= Good-Bye, Winter! Hello, Spring! =

1985 picture book by Kazuo Iwamura

Good-Bye, Winter! Hello, Spring! (もうはるですね, Mou haru desune) is a children's picture book made by Kazuo Iwamura. The original Japanese book was published in 1985 by Shiko-sha (至光社). One English version, Spring in the Dark Wood, was published by A&C Black in the United Kingdom (ISBN-10: ‎0713627441, ISBN-13: ‎ 978-0713627442); Peggy Blakeley did the English text of that version. Another English version was published in 2019 by North South Books. The translator of the 2019 version, David Henry Wilson, did not translate directly from Japanese, but instead translated from a German translation by , which is titled Wenn der Frühling kommt.

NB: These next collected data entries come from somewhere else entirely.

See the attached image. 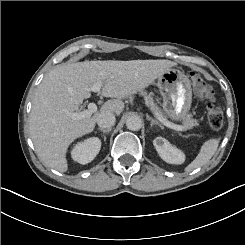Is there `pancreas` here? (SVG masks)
<instances>
[{"mask_svg": "<svg viewBox=\"0 0 245 245\" xmlns=\"http://www.w3.org/2000/svg\"><path fill=\"white\" fill-rule=\"evenodd\" d=\"M140 95L143 96L145 103L150 107L151 110L159 113L163 118L168 119V116L164 113L163 109L161 108L160 100L154 99V93H148L147 90L139 89ZM176 118H180V125L186 129L191 128L192 126L198 125L197 121L194 119H191L189 114L182 115L179 117L177 115Z\"/></svg>", "mask_w": 245, "mask_h": 245, "instance_id": "cf45deb5", "label": "pancreas"}]
</instances>
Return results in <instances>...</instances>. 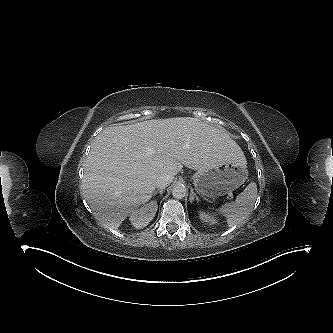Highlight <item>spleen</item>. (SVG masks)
Returning <instances> with one entry per match:
<instances>
[{
	"mask_svg": "<svg viewBox=\"0 0 333 333\" xmlns=\"http://www.w3.org/2000/svg\"><path fill=\"white\" fill-rule=\"evenodd\" d=\"M257 198L256 183L251 182L234 202L226 203L217 212L227 219L229 227L241 224L250 214Z\"/></svg>",
	"mask_w": 333,
	"mask_h": 333,
	"instance_id": "1",
	"label": "spleen"
}]
</instances>
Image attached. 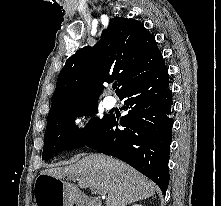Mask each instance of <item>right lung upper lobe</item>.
<instances>
[{"label":"right lung upper lobe","instance_id":"obj_1","mask_svg":"<svg viewBox=\"0 0 221 206\" xmlns=\"http://www.w3.org/2000/svg\"><path fill=\"white\" fill-rule=\"evenodd\" d=\"M162 62L154 35L142 23L113 18L94 47H83L66 61L57 79L49 114L61 108L97 103L104 82L115 81L120 97L132 83Z\"/></svg>","mask_w":221,"mask_h":206}]
</instances>
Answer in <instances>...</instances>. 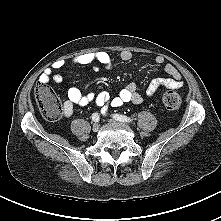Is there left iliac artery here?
Returning a JSON list of instances; mask_svg holds the SVG:
<instances>
[{"mask_svg":"<svg viewBox=\"0 0 221 221\" xmlns=\"http://www.w3.org/2000/svg\"><path fill=\"white\" fill-rule=\"evenodd\" d=\"M113 118H115L116 120L122 121V122H132L133 119H131L130 117H127L125 115H121V114H114Z\"/></svg>","mask_w":221,"mask_h":221,"instance_id":"left-iliac-artery-1","label":"left iliac artery"}]
</instances>
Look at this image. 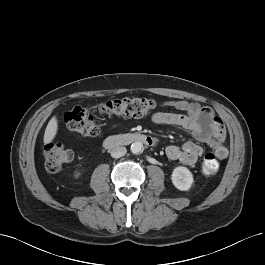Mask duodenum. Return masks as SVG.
<instances>
[{"label":"duodenum","mask_w":265,"mask_h":265,"mask_svg":"<svg viewBox=\"0 0 265 265\" xmlns=\"http://www.w3.org/2000/svg\"><path fill=\"white\" fill-rule=\"evenodd\" d=\"M133 143H144L146 145H156L155 138L142 133H127L122 135L109 136L104 140V147L106 149H113L119 146H126Z\"/></svg>","instance_id":"duodenum-1"}]
</instances>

Three squirrel siblings, named Mack, Mick, and Molly experience the snow melting and find their way back to their family.

Kristy Kilfoyle of Canterbury School in Fort Myers, Florida, in a review for School Library Journal, described it as primarily "an adventure story" although it has some educational content.

Earth colors are used in the artwork, described as "subtle" by Publishers Weekly.

==Reception==
Reviewer Carolyn Phelan, in Booklist, described the book as "charming", with "precise, graceful" lines in the artwork and "beauty" in the scenery depicted in the book. She stated that "most of the verse couplets flow smoothly" though she saw some wording was 'rhyme-driven".

Kirkus Reviews praised the "masterful watercolor illustrations" which it says is the book's "main appeal", and that they make a "deep, magical atmosphere." The review states the text of the 2019 translation has some "disjointed areas" and "a few awkward moments" while trying to rhyme.

Publishers Weekly states the book has "Graceful artwork" and the text of the 2019 translation "casual lyricism".

Kilfoyle stated that the 2019 translation's aim for a "rhyming structure" and "awkward phrasing" negatively impact the experience; she praised the "delightful illustrations".